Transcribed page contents
"""

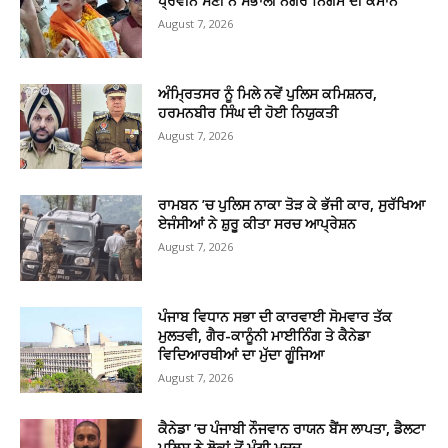
ਪ੍ਰਵੀਨ ਸੈਣੀ ਨੇ ਸੰਭਾਲੀ ਨਗਰ ਨਿਗਮ ਦੀ ਕਮਾਨ
August 7, 2026
ਅੰਮ੍ਰਿਤਸਰ ਨੂੰ ਮਿਲੇ ਨਵੇਂ ਪੁਲਿਸ ਕਮਿਸ਼ਨਰ,
ਹਰਮਨਬੀਰ ਸਿੰਘ ਦੀ ਹੋਈ ਨਿਯੁਕਤੀ
August 7, 2026
ਰਾਮਬਨ ’ਚ ਪੁਲਿਸ ਨਾਕਾ ਤੋੜ ਕੇ ਭੱਜੀ ਕਾਰ, ਸੁਰੱਖਿਆ
ਏਜੰਸੀਆਂ ਨੇ ਸ਼ੁਰੂ ਕੀਤਾ ਸਰਚ ਆਪ੍ਰੇਸ਼ਨ
August 7, 2026
ਪੰਜਾਬ ਵਿਧਾਨ ਸਭਾ ਦੀ ਕਾਰਵਾਈ ਸੋਮਵਾਰ ਤੱਕ
ਮੁਲਤਵੀ, ਗੈਰ-ਕਾਨੂੰਨੀ ਮਾਈਨਿੰਗ ਤੇ ਕੈਨੇਡਾ
ਵਿਦਿਆਰਥੀਆਂ ਦਾ ਮੁੱਦਾ ਗੂੰਜਿਆ
August 7, 2026
ਕੈਨੇਡਾ ’ਚ ਪੰਜਾਬੀ ਨੌਜਵਾਨ ਰਾਯਨ ਬੈਂਸ ਲਾਪਤਾ, ਡੈਲਟਾ
ਪੁਲਿਸ ਨੇ ਲੋਕਾਂ ਤੋਂ ਮੰਗੀ ਮਦਦ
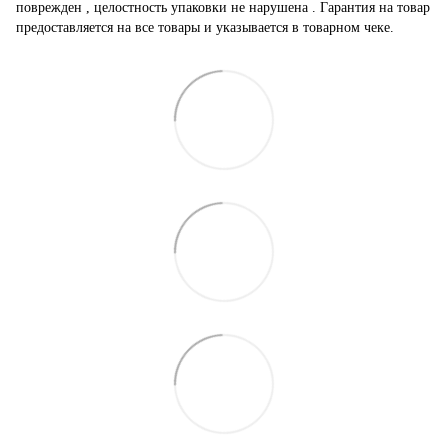
поврежден , целостность упаковки не нарушена . Гарантия на товар
предоставляется на все товары и указывается в товарном чеке.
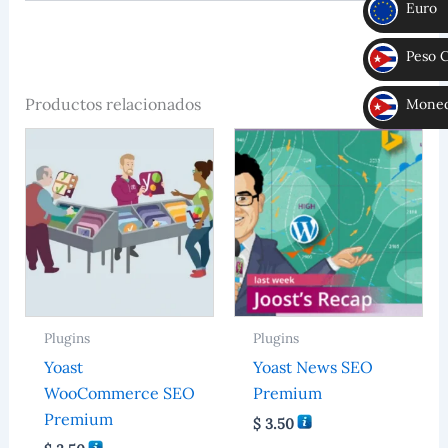
Euro
€
Peso 
CUP
Productos relacionados
Moneda
MLC
Plugins
Plugins
Yoast
Yoast News SEO
WooCommerce SEO
Premium
Premium
$
3.50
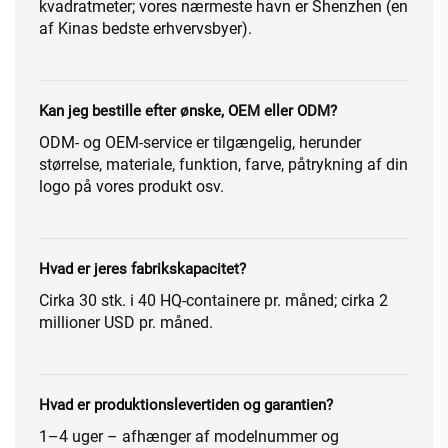
kvadratmeter; vores nærmeste havn er Shenzhen (en
af Kinas bedste erhvervsbyer).
Kan jeg bestille efter ønske, OEM eller ODM?
ODM- og OEM-service er tilgængelig, herunder
størrelse, materiale, funktion, farve, påtrykning af din
logo på vores produkt osv.
Hvad er jeres fabrikskapacitet?
Cirka 30 stk. i 40 HQ-containere pr. måned; cirka 2
millioner USD pr. måned.
Hvad er produktionslevertiden og garantien?
1–4 uger – afhænger af modelnummer og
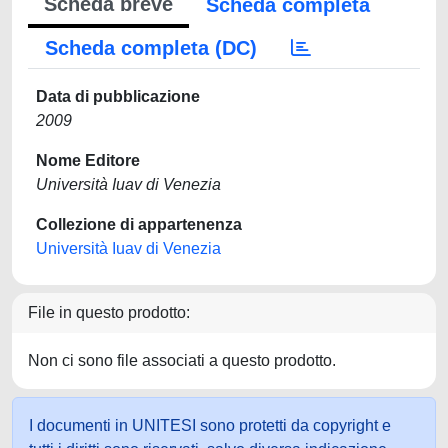
Scheda breve
Scheda completa
Scheda completa (DC)
Data di pubblicazione
2009
Nome Editore
Università Iuav di Venezia
Collezione di appartenenza
Università Iuav di Venezia
File in questo prodotto:
Non ci sono file associati a questo prodotto.
I documenti in UNITESI sono protetti da copyright e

"""

WORK TO COMPLETE — Output exactly what runs from the line with "Nome Editore" to the final line above, both lines included, and nothing else.

SOLVED PROBLEM —
Nome Editore
Università Iuav di Venezia
Collezione di appartenenza
Università Iuav di Venezia
File in questo prodotto:
Non ci sono file associati a questo prodotto.
I documenti in UNITESI sono protetti da copyright e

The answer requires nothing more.